» Your objective: Using the entries below, write out the line with "Über unser Ladengeschäft", the line with "Ihre Jeanette Flohr", and every line in between, exactly as each is written.

Segment Start: Entries supplied

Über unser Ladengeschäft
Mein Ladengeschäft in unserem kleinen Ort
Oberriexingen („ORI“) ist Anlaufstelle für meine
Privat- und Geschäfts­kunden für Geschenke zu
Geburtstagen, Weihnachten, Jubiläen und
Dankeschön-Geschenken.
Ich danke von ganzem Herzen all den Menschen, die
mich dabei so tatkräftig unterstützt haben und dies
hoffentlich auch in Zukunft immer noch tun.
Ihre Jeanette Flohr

Segment End: Entries supplied
Segment Start: Entries supplied

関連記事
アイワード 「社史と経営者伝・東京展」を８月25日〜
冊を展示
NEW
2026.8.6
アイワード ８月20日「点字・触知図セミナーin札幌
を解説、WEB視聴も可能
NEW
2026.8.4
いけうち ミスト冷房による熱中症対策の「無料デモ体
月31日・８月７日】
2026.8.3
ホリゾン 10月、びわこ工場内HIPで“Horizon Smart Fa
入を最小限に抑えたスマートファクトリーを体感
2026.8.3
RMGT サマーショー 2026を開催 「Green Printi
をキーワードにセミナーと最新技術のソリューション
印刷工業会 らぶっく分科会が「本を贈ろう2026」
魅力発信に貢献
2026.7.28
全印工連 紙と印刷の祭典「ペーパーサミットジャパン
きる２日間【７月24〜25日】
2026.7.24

Segment End: Entries supplied

» Expected answer:
Über unser Ladengeschäft
Mein Ladengeschäft in unserem kleinen Ort
Oberriexingen („ORI“) ist Anlaufstelle für meine
Privat- und Geschäfts­kunden für Geschenke zu
Geburtstagen, Weihnachten, Jubiläen und
Dankeschön-Geschenken.
Ich danke von ganzem Herzen all den Menschen, die
mich dabei so tatkräftig unterstützt haben und dies
hoffentlich auch in Zukunft immer noch tun.
Ihre Jeanette Flohr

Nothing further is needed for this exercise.